------ Data records ------
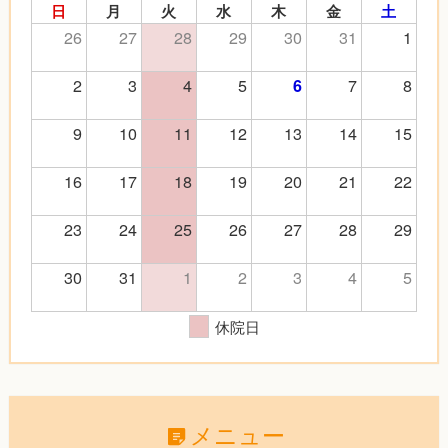
日
月
火
水
木
金
土
26
27
28
29
30
31
1
2
3
4
5
7
8
6
9
10
11
12
13
14
15
16
17
18
19
20
21
22
23
24
25
26
27
28
29
30
31
1
2
3
4
5
休院日
メニュー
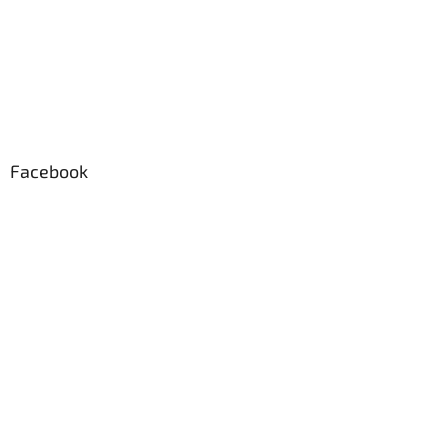
Facebook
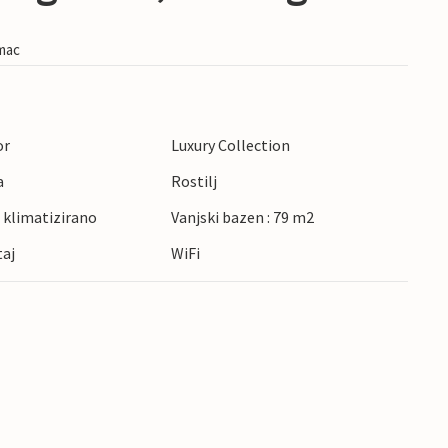
imac
or
Luxury Collection
a
Rostilj
 klimatizirano
Vanjski bazen : 79 m2
taj
WiFi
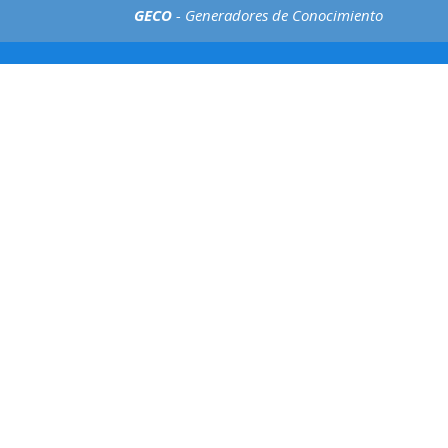
GECO
- Generadores de Conocimiento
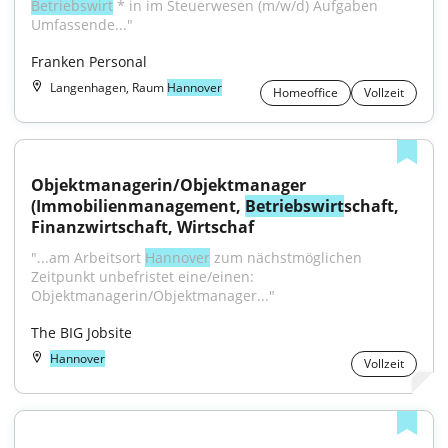
Betriebswirt
 * in im Steuerwesen (m/w/d) Aufgaben 
Umfassende..."
Franken Personal
Langenhagen, Raum
Hannover
Homeoffice
Vollzeit
Objektmanagerin/Objektmanager 
(Immobilienmanagement, 
Betriebswirt
schaft, 
Finanzwirtschaft, Wirtschaf
"...am Arbeitsort 
Hannover
 zum nächstmöglichen 
Zeitpunkt unbefristet eine/einen: 
Objektmanagerin/Objektmanager..."
The BIG Jobsite
Hannover
Vollzeit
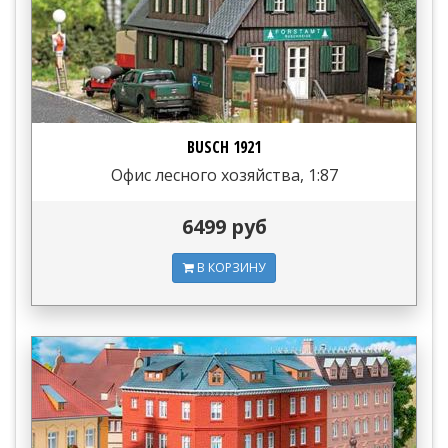
BUSCH 1921
Офис лесного хозяйства, 1:87
6499 руб
В КОРЗИНУ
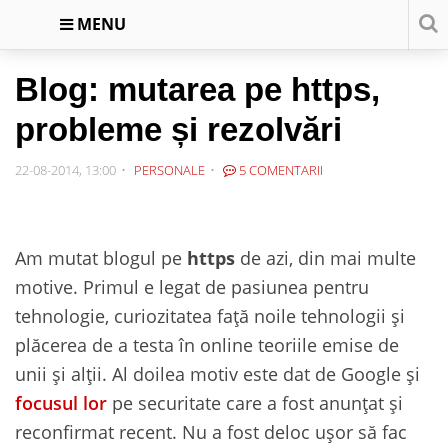
MENU
Blog: mutarea pe https,
probleme și rezolvări
22-08-2014, 13:00
PERSONALE
5 COMENTARII
Am mutat blogul pe
https
de azi, din mai multe
motive. Primul e legat de pasiunea pentru
tehnologie, curiozitatea față noile tehnologii și
plăcerea de a testa în online teoriile emise de
unii și alții. Al doilea motiv este dat de Google și
focusul lor
pe securitate care a fost anunțat și
reconfirmat recent. Nu a fost deloc ușor să fac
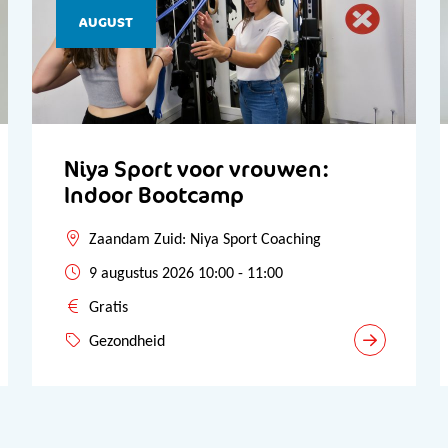
AUGUST
Niya Sport voor vrouwen:
Indoor Bootcamp
Zaandam Zuid: Niya Sport Coaching
9 augustus 2026 10:00 - 11:00
Gratis
Gezondheid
------
How to complete this task => Nothing but the pictures should be left out when the records are retyped exactly.

Task answer =>
日
月
火
水
木
金
土
26
27
28
29
30
31
1
2
3
4
5
7
8
6
9
10
11
12
13
14
15
16
17
18
19
20
21
22
23
24
25
26
27
28
29
30
31
1
2
3
4
5
休院日
メニュー
Facebook
imac
or
Luxury Collection
a
Rostilj
 klimatizirano
Vanjski bazen : 79 m2
taj
WiFi
GECO
- Generadores de Conocimiento
Betriebswirt
 * in im Steuerwesen (m/w/d) Aufgaben 
Umfassende..."
Franken Personal
Langenhagen, Raum
Hannover
Homeoffice
Vollzeit
Objektmanagerin/Objektmanager 
(Immobilienmanagement, 
Betriebswirt
schaft, 
Finanzwirtschaft, Wirtschaf
"...am Arbeitsort 
Hannover
 zum nächstmöglichen 
Zeitpunkt unbefristet eine/einen: 
Objektmanagerin/Objektmanager..."
The BIG Jobsite
Hannover
Vollzeit
BUSCH 1921
Офис лесного хозяйства, 1:87
6499 руб
В КОРЗИНУ
MENU
Blog: mutarea pe https,
probleme și rezolvări
22-08-2014, 13:00
PERSONALE
5 COMENTARII
Am mutat blogul pe
https
de azi, din mai multe
motive. Primul e legat de pasiunea pentru
tehnologie, curiozitatea față noile tehnologii și
plăcerea de a testa în online teoriile emise de
unii și alții. Al doilea motiv este dat de Google și
focusul lor
pe securitate care a fost anunțat și
reconfirmat recent. Nu a fost deloc ușor să fac
AUGUST
Niya Sport voor vrouwen:
Indoor Bootcamp
Zaandam Zuid: Niya Sport Coaching
9 augustus 2026 10:00 - 11:00
Gratis
Gezondheid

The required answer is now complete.